- _DATASET RECORDS_
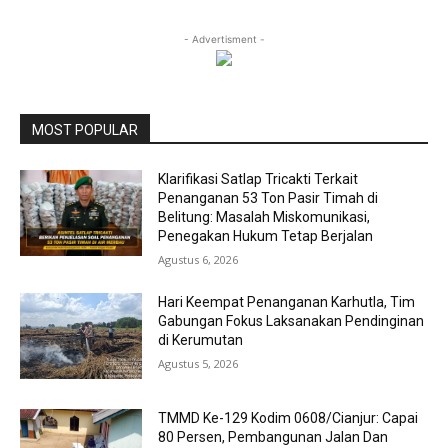
- Advertisment -
MOST POPULAR
Klarifikasi Satlap Tricakti Terkait
Penanganan 53 Ton Pasir Timah di
Belitung: Masalah Miskomunikasi,
Penegakan Hukum Tetap Berjalan
Agustus 6, 2026
Hari Keempat Penanganan Karhutla, Tim
Gabungan Fokus Laksanakan Pendinginan
di Kerumutan
Agustus 5, 2026
TMMD Ke-129 Kodim 0608/Cianjur: Capai
80 Persen, Pembangunan Jalan Dan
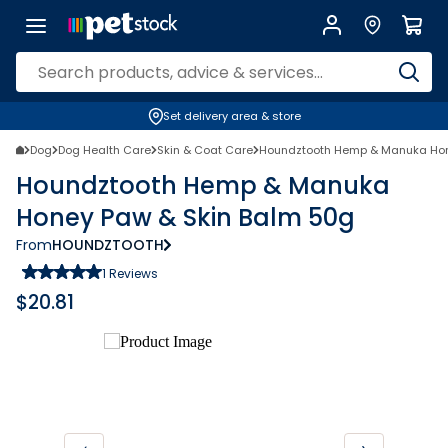
Set delivery area & store
Dog
Dog Health Care
Skin & Coat Care
Houndztooth Hemp & Manuka Hon
Houndztooth Hemp & Manuka
Honey Paw & Skin Balm 50g
From
HOUNDZTOOTH
1
Reviews
$
20.81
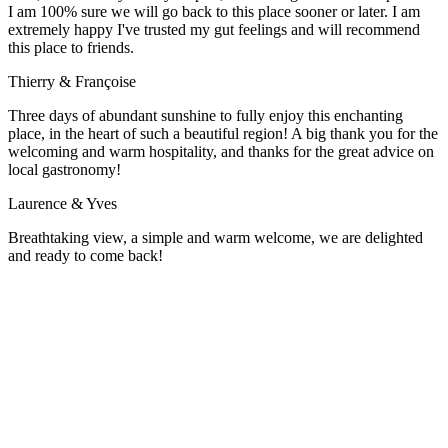
I am 100% sure we will go back to this place sooner or later. I am
extremely happy I've trusted my gut feelings and will recommend
this place to friends.
Thierry & Françoise
Three days of abundant sunshine to fully enjoy this enchanting
place, in the heart of such a beautiful region! A big thank you for the
welcoming and warm hospitality, and thanks for the great advice on
local gastronomy!
Laurence & Yves
Breathtaking view, a simple and warm welcome, we are delighted
and ready to come back!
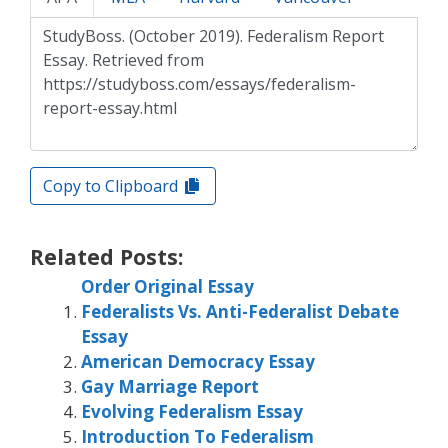
Copy to Clipboard
Related Posts:
Order Original Essay
Federalists Vs. Anti-Federalist Debate
Essay
American Democracy Essay
Gay Marriage Report
Evolving Federalism Essay
Introduction To Federalism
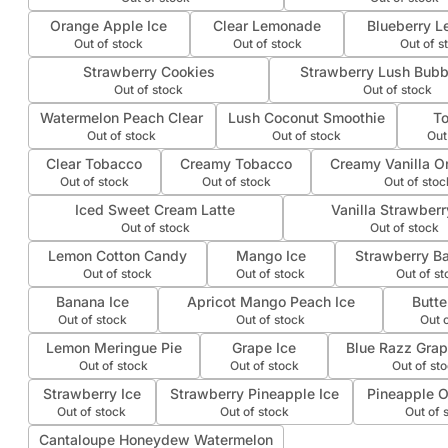
Orange Apple Ice
Clear Lemonade
Blueberry L
Out of stock
Out of stock
Out of s
Strawberry Cookies
Strawberry Lush Bub
Out of stock
Out of stock
Watermelon Peach Clear
Lush Coconut Smoothie
T
Out of stock
Out of stock
Out
Clear Tobacco
Creamy Tobacco
Creamy Vanilla O
Out of stock
Out of stock
Out of stoc
Iced Sweet Cream Latte
Vanilla Strawberr
Out of stock
Out of stock
Lemon Cotton Candy
Mango Ice
Strawberry Ba
Out of stock
Out of stock
Out of st
Banana Ice
Apricot Mango Peach Ice
Butte
Out of stock
Out of stock
Out 
Lemon Meringue Pie
Grape Ice
Blue Razz Grape
Out of stock
Out of stock
Out of st
Strawberry Ice
Strawberry Pineapple Ice
Pineapple O
Out of stock
Out of stock
Out of 
Cantaloupe Honeydew Watermelon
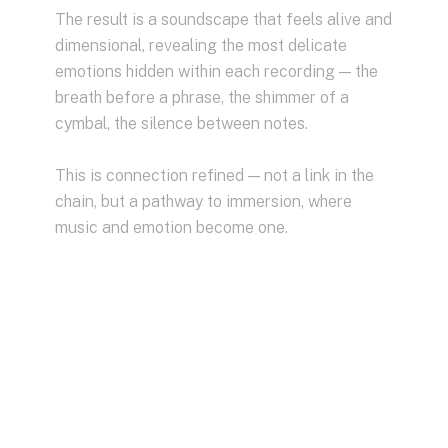
The result is a soundscape that feels alive and
dimensional, revealing the most delicate
emotions hidden within each recording — the
breath before a phrase, the shimmer of a
cymbal, the silence between notes.
This is connection refined — not a link in the
chain, but a pathway to immersion, where
music and emotion become one.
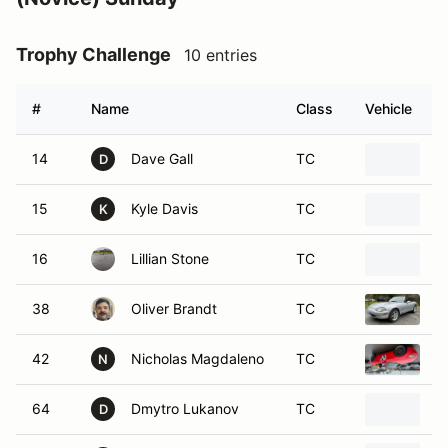
Trophy Challenge
10 entries
#
Name
Class
Vehicle
14
Dave Gall
TC
2
D
15
Kyle Davis
TC
1
K
16
Lillian Stone
TC
2
38
Oliver Brandt
TC
1
42
Nicholas Magdaleno
TC
2
N
64
Dmytro Lukanov
TC
2
D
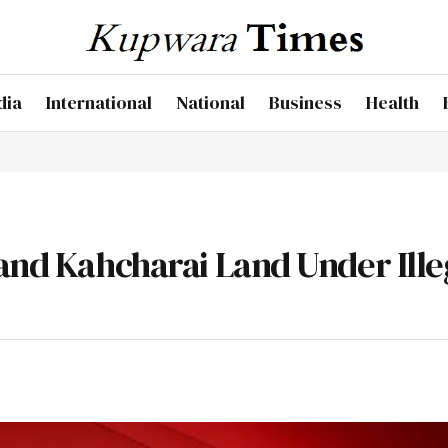
dia
International
National
Business
Health
 and Kahcharai Land Under Ille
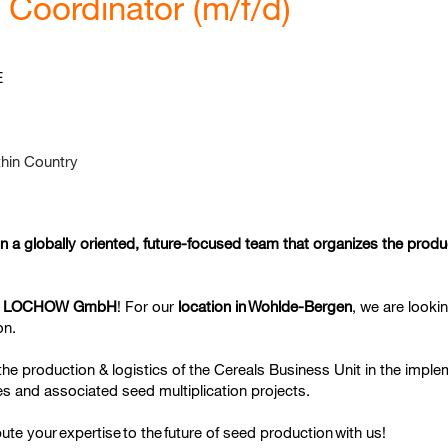
Coordinator (m/f/d)
E
hin Country
in a globally oriented, future-focused team that organizes the prod
 LOCHOW GmbH
! For our
location in
Wohlde-Bergen
, we are looki
on.
t the production & logistics of the Cereals Business Unit in the impl
 and associated seed multiplication projects.
bute your
expertise
to the
future of seed production
with us!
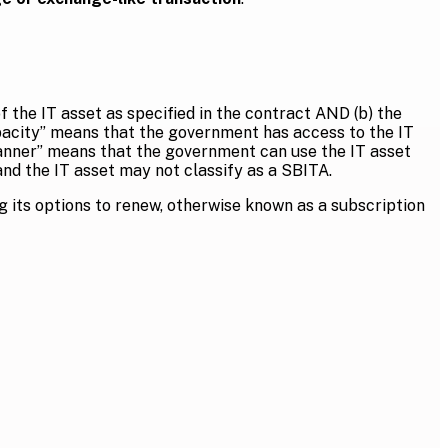
f the IT asset as specified in the contract AND (b) the
capacity” means that the government has access to the IT
 manner” means that the government can use the IT asset
 and the IT asset may not classify as a SBITA.
g its options to renew, otherwise known as a subscription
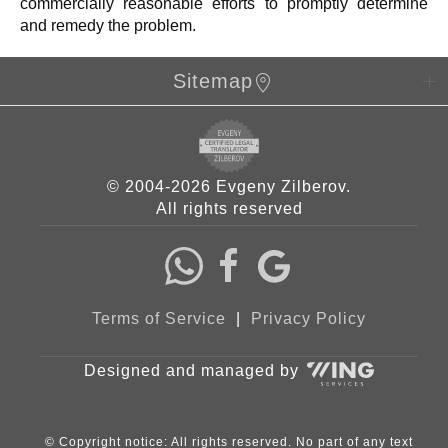
commercially reasonable efforts to promptly determine
and remedy the problem.
Sitemap
© 2004-2026 Evgeny Zilberov.
All rights reserved
Terms of Service
|
Privacy Policy
Designed and managed by
© Copyright notice: All rights reserved. No part of any text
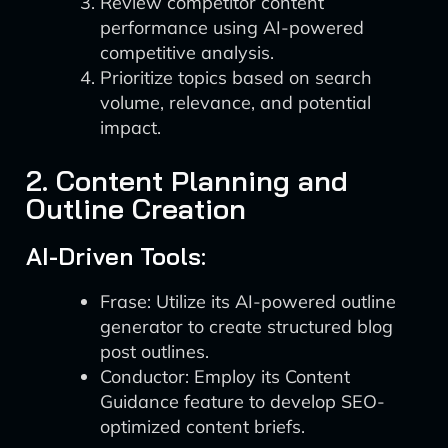
Review competitor content
performance using AI-powered
competitive analysis.
Prioritize topics based on search
volume, relevance, and potential
impact.
2. Content Planning and
Outline Creation
AI-Driven Tools:
Frase: Utilize its AI-powered outline
generator to create structured blog
post outlines.
Conductor: Employ its Content
Guidance feature to develop SEO-
optimized content briefs.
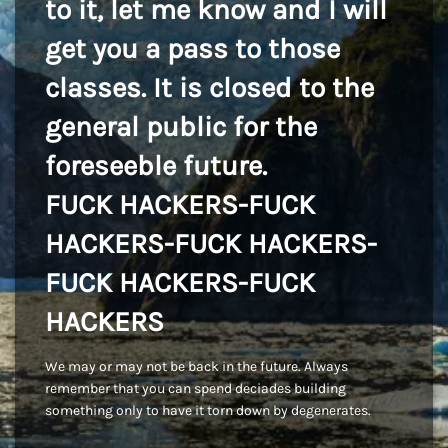
to it, let me know and I will
get you a pass to those
classes. It is closed to the
general public for the
foreseeble future.
FUCK HACKERS-FUCK
HACKERS-FUCK HACKERS-
FUCK HACKERS-FUCK
HACKERS
We may or may not be back in the future. Always
remember that you can spend deciades building
something only to have it torn down by degenerates.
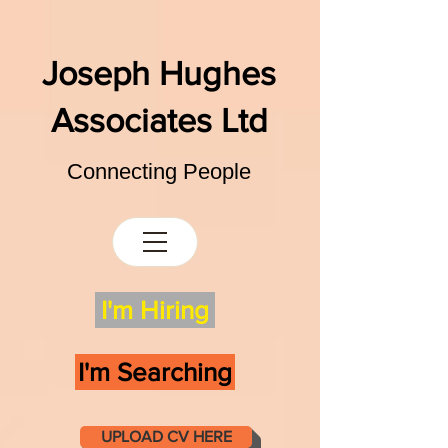
Joseph Hughes
Associates Ltd
Connecting People
I'm Hiring
I'm Searching
UPLOAD CV HERE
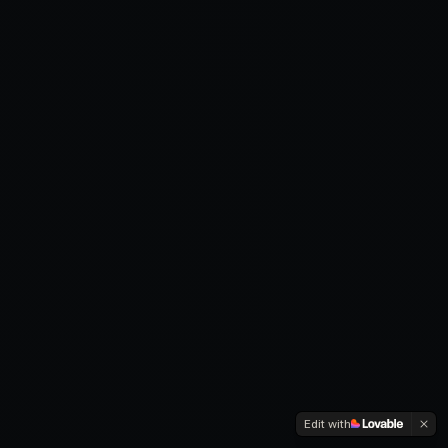
Edit with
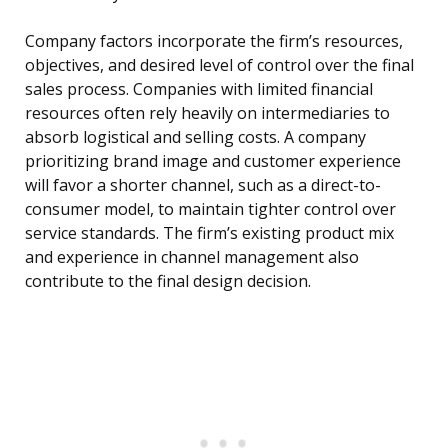
Company factors incorporate the firm’s resources,
objectives, and desired level of control over the final
sales process. Companies with limited financial
resources often rely heavily on intermediaries to
absorb logistical and selling costs. A company
prioritizing brand image and customer experience
will favor a shorter channel, such as a direct-to-
consumer model, to maintain tighter control over
service standards. The firm’s existing product mix
and experience in channel management also
contribute to the final design decision.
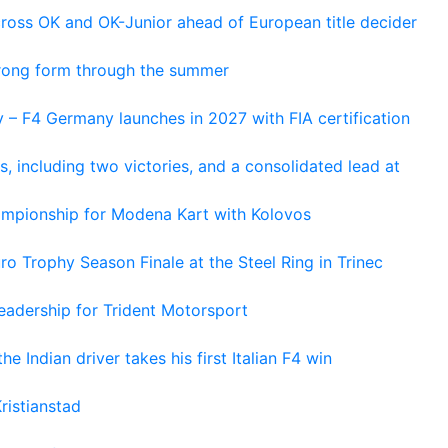
cross OK and OK-Junior ahead of European title decider
trong form through the summer
 – F4 Germany launches in 2027 with FIA certification
s, including two victories, and a consolidated lead at
hampionship for Modena Kart with Kolovos
o Trophy Season Finale at the Steel Ring in Trinec
adership for Trident Motorsport
he Indian driver takes his first Italian F4 win
ristianstad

- _WHAT TO DO_
Each entry above must be printed exactly, apart from its pictures.

- _EXPECTED OUTPUT_
- Advertisment -
MOST POPULAR
Klarifikasi Satlap Tricakti Terkait
Penanganan 53 Ton Pasir Timah di
Belitung: Masalah Miskomunikasi,
Penegakan Hukum Tetap Berjalan
Agustus 6, 2026
Hari Keempat Penanganan Karhutla, Tim
Gabungan Fokus Laksanakan Pendinginan
di Kerumutan
Agustus 5, 2026
TMMD Ke-129 Kodim 0608/Cianjur: Capai
80 Persen, Pembangunan Jalan Dan
Set delivery area & store
Dog
Dog Health Care
Skin & Coat Care
Houndztooth Hemp & Manuka Hon
Houndztooth Hemp & Manuka
Honey Paw & Skin Balm 50g
From
HOUNDZTOOTH
1
Reviews
$
20.81
I am 100% sure we will go back to this place sooner or later. I am
extremely happy I've trusted my gut feelings and will recommend
this place to friends.
Thierry & Françoise
Three days of abundant sunshine to fully enjoy this enchanting
place, in the heart of such a beautiful region! A big thank you for the
welcoming and warm hospitality, and thanks for the great advice on
local gastronomy!
Laurence & Yves
Breathtaking view, a simple and warm welcome, we are delighted
and ready to come back!
Copy to Clipboard
Related Posts:
Order Original Essay
Federalists Vs. Anti-Federalist Debate
Essay
American Democracy Essay
Gay Marriage Report
Evolving Federalism Essay
Introduction To Federalism
Orange Apple Ice
Clear Lemonade
Blueberry L
Out of stock
Out of stock
Out of s
Strawberry Cookies
Strawberry Lush Bub
Out of stock
Out of stock
Watermelon Peach Clear
Lush Coconut Smoothie
T
Out of stock
Out of stock
Out
Clear Tobacco
Creamy Tobacco
Creamy Vanilla O
Out of stock
Out of stock
Out of stoc
Iced Sweet Cream Latte
Vanilla Strawberr
Out of stock
Out of stock
Lemon Cotton Candy
Mango Ice
Strawberry Ba
Out of stock
Out of stock
Out of st
Banana Ice
Apricot Mango Peach Ice
Butte
Out of stock
Out of stock
Out 
Lemon Meringue Pie
Grape Ice
Blue Razz Grape
Out of stock
Out of stock
Out of st
Strawberry Ice
Strawberry Pineapple Ice
Pineapple O
Out of stock
Out of stock
Out of 
Cantaloupe Honeydew Watermelon
The result is a soundscape that feels alive and
dimensional, revealing the most delicate
emotions hidden within each recording — the
breath before a phrase, the shimmer of a
cymbal, the silence between notes.
This is connection refined — not a link in the
chain, but a pathway to immersion, where
music and emotion become one.
Trophy Challenge
10 entries
#
Name
Class
Vehicle
14
Dave Gall
TC
2
D
15
Kyle Davis
TC
1
K
16
Lillian Stone
TC
2
38
Oliver Brandt
TC
1
42
Nicholas Magdaleno
TC
2
N
64
Dmytro Lukanov
TC
2
D
dia
International
National
Business
Health
 and Kahcharai Land Under Ille
Coordinator (m/f/d)
E
hin Country
in a globally oriented, future-focused team that organizes the prod
 LOCHOW GmbH
! For our
location in
Wohlde-Bergen
, we are looki
on.
t the production & logistics of the Cereals Business Unit in the impl
 and associated seed multiplication projects.
bute your
expertise
to the
future of seed production
with us!
f the IT asset as specified in the contract AND (b) the
capacity” means that the government has access to the IT
 manner” means that the government can use the IT asset
 and the IT asset may not classify as a SBITA.
g its options to renew, otherwise known as a subscription
commercially reasonable efforts to promptly determine
and remedy the problem.
Sitemap
© 2004-2026 Evgeny Zilberov.
All rights reserved
Terms of Service
|
Privacy Policy
Designed and managed by
© Copyright notice: All rights reserved. No part of any text
Review competitor content
performance using AI-powered
competitive analysis.
Prioritize topics based on search
volume, relevance, and potential
impact.
2. Content Planning and
Outline Creation
AI-Driven Tools:
Frase: Utilize its AI-powered outline
generator to create structured blog
post outlines.
Conductor: Employ its Content
Guidance feature to develop SEO-
optimized content briefs.
to it, let me know and I will
get you a pass to those
classes. It is closed to the
general public for the
foreseeble future.
FUCK HACKERS-FUCK
HACKERS-FUCK HACKERS-
FUCK HACKERS-FUCK
HACKERS
We may or may not be back in the future. Always
remember that you can spend deciades building
something only to have it torn down by degenerates.
Joseph Hughes
Associates Ltd
Connecting People
I'm Hiring
I'm Searching
UPLOAD CV HERE
Edit with
Company factors incorporate the firm’s resources,
objectives, and desired level of control over the final
sales process. Companies with limited financial
resources often rely heavily on intermediaries to
absorb logistical and selling costs. A company
prioritizing brand image and customer experience
will favor a shorter channel, such as a direct-to-
consumer model, to maintain tighter control over
service standards. The firm’s existing product mix
and experience in channel management also
contribute to the final design decision.
cross OK and OK-Junior ahead of European title decider
trong form through the summer
 – F4 Germany launches in 2027 with FIA certification
s, including two victories, and a consolidated lead at
hampionship for Modena Kart with Kolovos
o Trophy Season Finale at the Steel Ring in Trinec
adership for Trident Motorsport
he Indian driver takes his first Italian F4 win
ristianstad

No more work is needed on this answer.